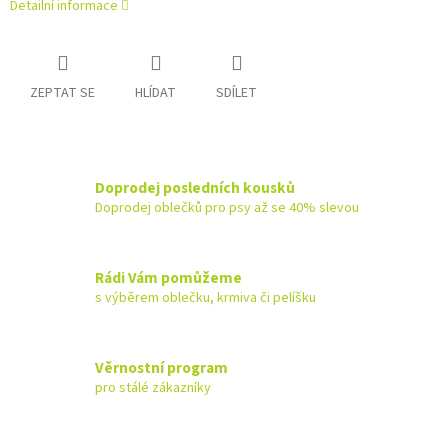
Detailní informace
ZEPTAT SE
HLÍDAT
SDÍLET
Doprodej posledních kousků
Doprodej oblečků pro psy až se 40% slevou
Rádi Vám pomůžeme
s výběrem oblečku, krmiva či pelíšku
Věrnostní program
pro stálé zákazníky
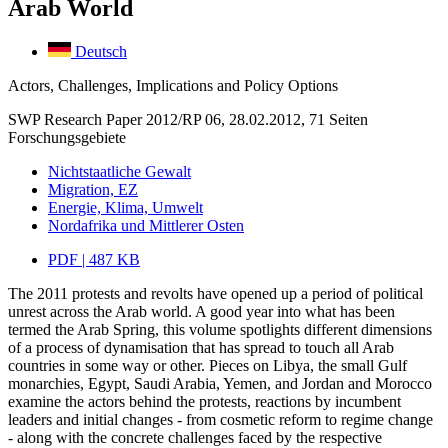
Arab World
Deutsch
Actors, Challenges, Implications and Policy Options
SWP Research Paper 2012/RP 06, 28.02.2012, 71 Seiten
Forschungsgebiete
Nichtstaatliche Gewalt
Migration, EZ
Energie, Klima, Umwelt
Nordafrika und Mittlerer Osten
PDF | 487 KB
The 2011 protests and revolts have opened up a period of political
unrest across the Arab world. A good year into what has been
termed the Arab Spring, this volume spotlights different dimensions
of a process of dynamisation that has spread to touch all Arab
countries in some way or other. Pieces on Libya, the small Gulf
monarchies, Egypt, Saudi Arabia, Yemen, and Jordan and Morocco
examine the actors behind the protests, reactions by incumbent
leaders and initial changes - from cosmetic reform to regime change
- along with the concrete challenges faced by the respective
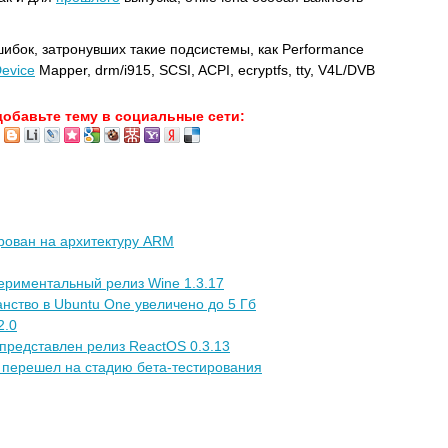
ибок, затронувших такие подсистемы, как Performance
evice
Mapper, drm/i915, SCSI, ACPI, ecryptfs, tty, V4L/DVB
добавьте тему в социальные сети:
рован на архитектуру ARM
ериментальный релиз Wine 1.3.17
нство в Ubuntu One увеличено до 5 Гб
2.0
представлен релиз ReactOS 0.3.13
 перешел на стадию бета-тестирования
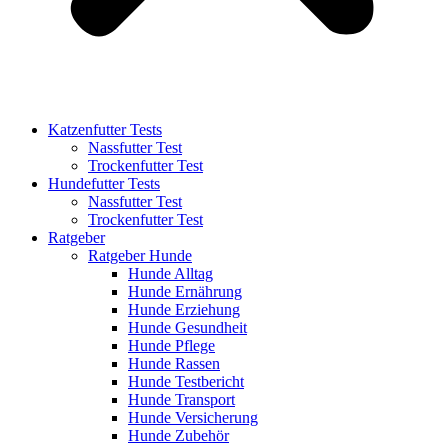
Katzenfutter Tests
Nassfutter Test
Trockenfutter Test
Hundefutter Tests
Nassfutter Test
Trockenfutter Test
Ratgeber
Ratgeber Hunde
Hunde Alltag
Hunde Ernährung
Hunde Erziehung
Hunde Gesundheit
Hunde Pflege
Hunde Rassen
Hunde Testbericht
Hunde Transport
Hunde Versicherung
Hunde Zubehör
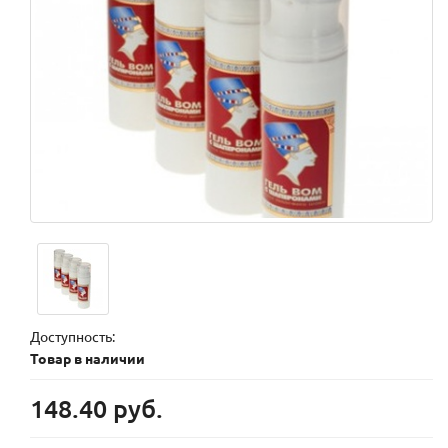
Доступность:
Товар в наличии
148.40 руб.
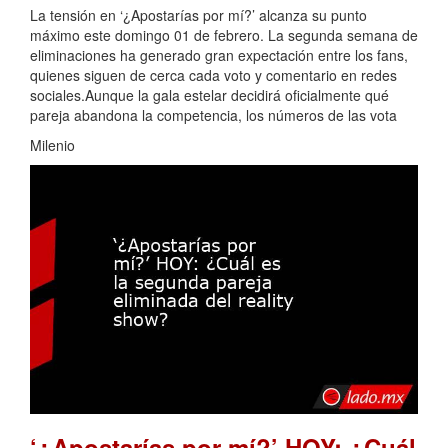
La tensión en ‘¿Apostarías por mí?’ alcanza su punto
máximo este domingo 01 de febrero. La segunda semana de
eliminaciones ha generado gran expectación entre los fans,
quienes siguen de cerca cada voto y comentario en redes
sociales.Aunque la gala estelar decidirá oficialmente qué
pareja abandona la competencia, los números de las vota
Milenio
‘¿Apostarías por mí?’ HOY: ¿Cuál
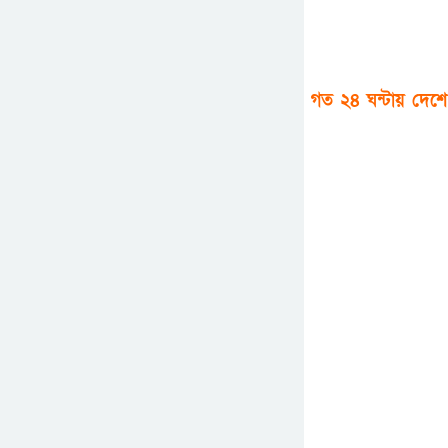
গত ২৪ ঘন্টায় দেশে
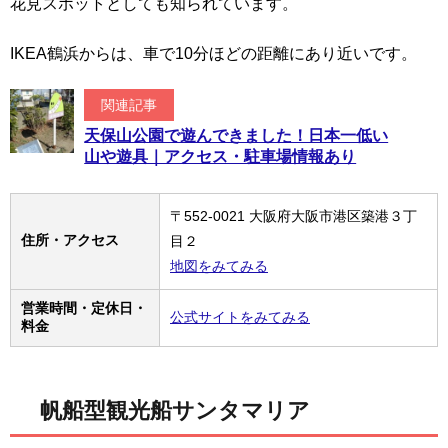
花見スポットとしても知られています。
IKEA鶴浜からは、車で10分ほどの距離にあり近いです。
関連記事
天保山公園で遊んできました！日本一低い
山や遊具｜アクセス・駐車場情報あり
〒552-0021 大阪府大阪市港区築港３丁
住所・アクセス
目２
地図をみてみる
営業時間・定休日・
公式サイトをみてみる
料金
帆船型観光船サンタマリア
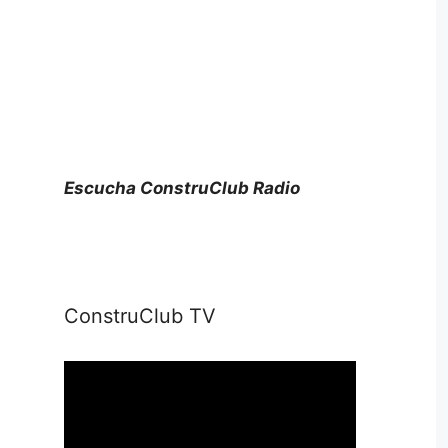
Escucha ConstruClub Radio
ConstruClub TV
Reproductor
de
vídeo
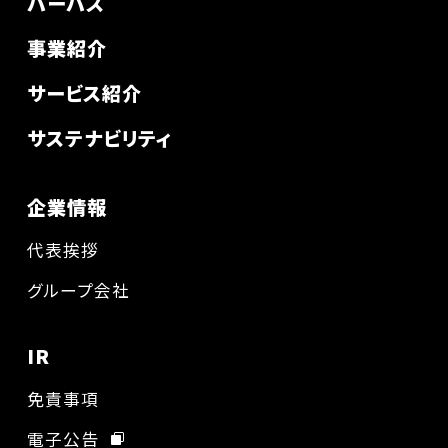
パーパス
事業紹介
サービス紹介
サステナビリティ
企業情報
代表挨拶
グループ会社
IR
免責事項
電子公告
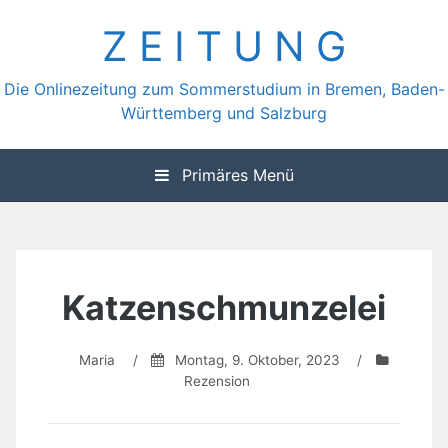
Zum
Z E I T U N G
Inhalt
springen
Die Onlinezeitung zum Sommerstudium in Bremen, Baden-
Württemberg und Salzburg
Primäres Menü
Katzenschmunzelei
Maria
/
Montag, 9. Oktober, 2023
/
Rezension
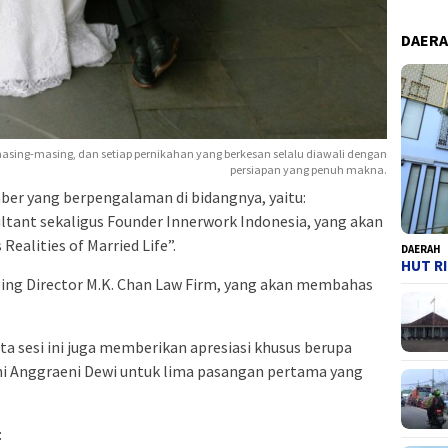
DAER
masing-masing, dan setiap pernikahan yang berkesan selalu diawali dengan
persiapan yang penuh makna.
ber yang berpengalaman di bidangnya, yaitu:
ltant sekaligus Founder Innerwork Indonesia, yang akan
ealities of Married Life”.
DAERAH
HUT RI
aging Director M.K. Chan Law Firm, yang akan membahas
ta sesi ini juga memberikan apresiasi khusus berupa
ni Anggraeni Dewi untuk lima pasangan pertama yang
:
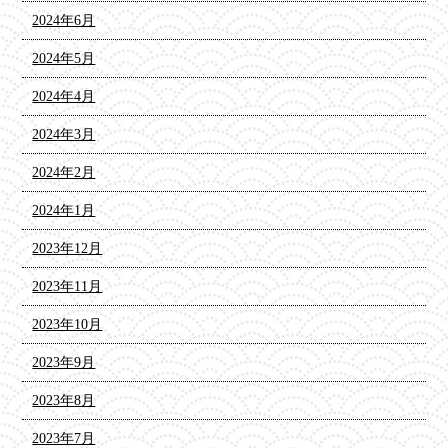
2024年6月
2024年5月
2024年4月
2024年3月
2024年2月
2024年1月
2023年12月
2023年11月
2023年10月
2023年9月
2023年8月
2023年7月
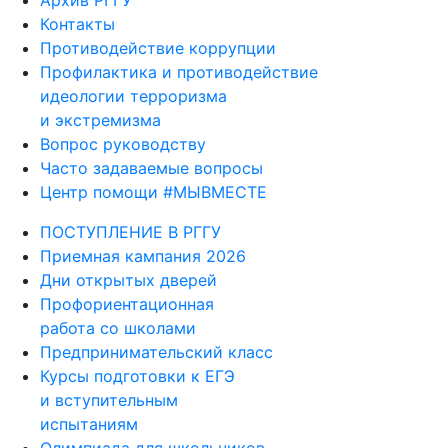
Контакты
Противодействие коррупции
Профилактика и противодействие
идеологии терроризма
и экстремизма
Вопрос руководству
Часто задаваемые вопросы
Центр помощи #МЫВМЕСТЕ
ПОСТУПЛЕНИЕ В РГГУ
Приемная кампания 2026
Дни открытых дверей
Профориентационная
работа со школами
Предпринимательский класс
Курсы подготовки к ЕГЭ
и вступительным
испытаниям
Олимпиада для школьников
*-*-*
> _Required action_
The answer should contain only the lines from the start of the records above through the line with "termed the Arab", copied exactly, and no pictures.

> _Response below_
Detailní informace
ZEPTAT SE
HLÍDAT
SDÍLET
Doprodej posledních kousků
Doprodej oblečků pro psy až se 40% slevou
Rádi Vám pomůžeme
s výběrem oblečku, krmiva či pelíšku
Věrnostní program
pro stálé zákazníky
Arab World
Deutsch
Actors, Challenges, Implications and Policy Options
SWP Research Paper 2012/RP 06, 28.02.2012, 71 Seiten
Forschungsgebiete
Nichtstaatliche Gewalt
Migration, EZ
Energie, Klima, Umwelt
Nordafrika und Mittlerer Osten
PDF | 487 KB
The 2011 protests and revolts have opened up a period of political
unrest across the Arab world. A good year into what has been
termed the Arab Spring, this volume spotlights different dimensions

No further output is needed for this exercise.